Record set Block Start

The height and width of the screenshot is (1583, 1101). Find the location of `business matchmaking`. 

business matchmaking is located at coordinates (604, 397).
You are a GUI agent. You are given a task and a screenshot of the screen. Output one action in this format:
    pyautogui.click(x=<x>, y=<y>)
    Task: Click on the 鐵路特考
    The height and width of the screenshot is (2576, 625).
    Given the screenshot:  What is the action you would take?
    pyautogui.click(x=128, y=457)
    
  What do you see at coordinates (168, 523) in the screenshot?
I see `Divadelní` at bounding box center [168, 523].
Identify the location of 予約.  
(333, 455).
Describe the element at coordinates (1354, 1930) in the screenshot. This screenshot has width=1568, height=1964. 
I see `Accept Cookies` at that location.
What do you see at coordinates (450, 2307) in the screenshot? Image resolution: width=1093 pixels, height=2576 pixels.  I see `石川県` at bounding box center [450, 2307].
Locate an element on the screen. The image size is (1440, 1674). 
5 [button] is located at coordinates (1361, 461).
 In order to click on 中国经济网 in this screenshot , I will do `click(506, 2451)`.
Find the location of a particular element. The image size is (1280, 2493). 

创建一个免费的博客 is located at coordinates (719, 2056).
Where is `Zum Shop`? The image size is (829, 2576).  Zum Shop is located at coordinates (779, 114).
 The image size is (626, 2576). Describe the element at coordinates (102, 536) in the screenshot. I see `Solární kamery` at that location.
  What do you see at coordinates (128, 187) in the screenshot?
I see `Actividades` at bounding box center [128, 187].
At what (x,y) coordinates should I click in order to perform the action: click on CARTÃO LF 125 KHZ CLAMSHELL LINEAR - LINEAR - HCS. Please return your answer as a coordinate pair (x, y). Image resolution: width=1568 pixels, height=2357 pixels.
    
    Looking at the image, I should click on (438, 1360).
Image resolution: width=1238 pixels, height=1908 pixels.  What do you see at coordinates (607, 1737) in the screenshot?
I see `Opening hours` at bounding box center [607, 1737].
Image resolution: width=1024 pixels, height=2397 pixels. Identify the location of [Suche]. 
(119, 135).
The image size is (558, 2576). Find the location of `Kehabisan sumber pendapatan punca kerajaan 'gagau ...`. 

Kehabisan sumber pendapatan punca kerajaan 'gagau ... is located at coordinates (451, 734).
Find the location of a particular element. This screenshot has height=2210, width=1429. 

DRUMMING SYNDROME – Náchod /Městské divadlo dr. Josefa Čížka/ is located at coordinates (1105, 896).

Record set Block End

*Exercise directions:*
This task calls for every entry above to be transcribed exactly.

*Exercise solution:*
The height and width of the screenshot is (1583, 1101). Find the location of `business matchmaking`. 

business matchmaking is located at coordinates (604, 397).
You are a GUI agent. You are given a task and a screenshot of the screen. Output one action in this format:
    pyautogui.click(x=<x>, y=<y>)
    Task: Click on the 鐵路特考
    The height and width of the screenshot is (2576, 625).
    Given the screenshot:  What is the action you would take?
    pyautogui.click(x=128, y=457)
    
  What do you see at coordinates (168, 523) in the screenshot?
I see `Divadelní` at bounding box center [168, 523].
Identify the location of 予約.  
(333, 455).
Describe the element at coordinates (1354, 1930) in the screenshot. This screenshot has width=1568, height=1964. 
I see `Accept Cookies` at that location.
What do you see at coordinates (450, 2307) in the screenshot? Image resolution: width=1093 pixels, height=2576 pixels.  I see `石川県` at bounding box center [450, 2307].
Locate an element on the screen. The image size is (1440, 1674). 
5 [button] is located at coordinates (1361, 461).
 In order to click on 中国经济网 in this screenshot , I will do `click(506, 2451)`.
Find the location of a particular element. The image size is (1280, 2493). 

创建一个免费的博客 is located at coordinates (719, 2056).
Where is `Zum Shop`? The image size is (829, 2576).  Zum Shop is located at coordinates (779, 114).
 The image size is (626, 2576). Describe the element at coordinates (102, 536) in the screenshot. I see `Solární kamery` at that location.
  What do you see at coordinates (128, 187) in the screenshot?
I see `Actividades` at bounding box center [128, 187].
At what (x,y) coordinates should I click in order to perform the action: click on CARTÃO LF 125 KHZ CLAMSHELL LINEAR - LINEAR - HCS. Please return your answer as a coordinate pair (x, y). Image resolution: width=1568 pixels, height=2357 pixels.
    
    Looking at the image, I should click on (438, 1360).
Image resolution: width=1238 pixels, height=1908 pixels.  What do you see at coordinates (607, 1737) in the screenshot?
I see `Opening hours` at bounding box center [607, 1737].
Image resolution: width=1024 pixels, height=2397 pixels. Identify the location of [Suche]. 
(119, 135).
The image size is (558, 2576). Find the location of `Kehabisan sumber pendapatan punca kerajaan 'gagau ...`. 

Kehabisan sumber pendapatan punca kerajaan 'gagau ... is located at coordinates (451, 734).
Find the location of a particular element. This screenshot has height=2210, width=1429. 

DRUMMING SYNDROME – Náchod /Městské divadlo dr. Josefa Čížka/ is located at coordinates (1105, 896).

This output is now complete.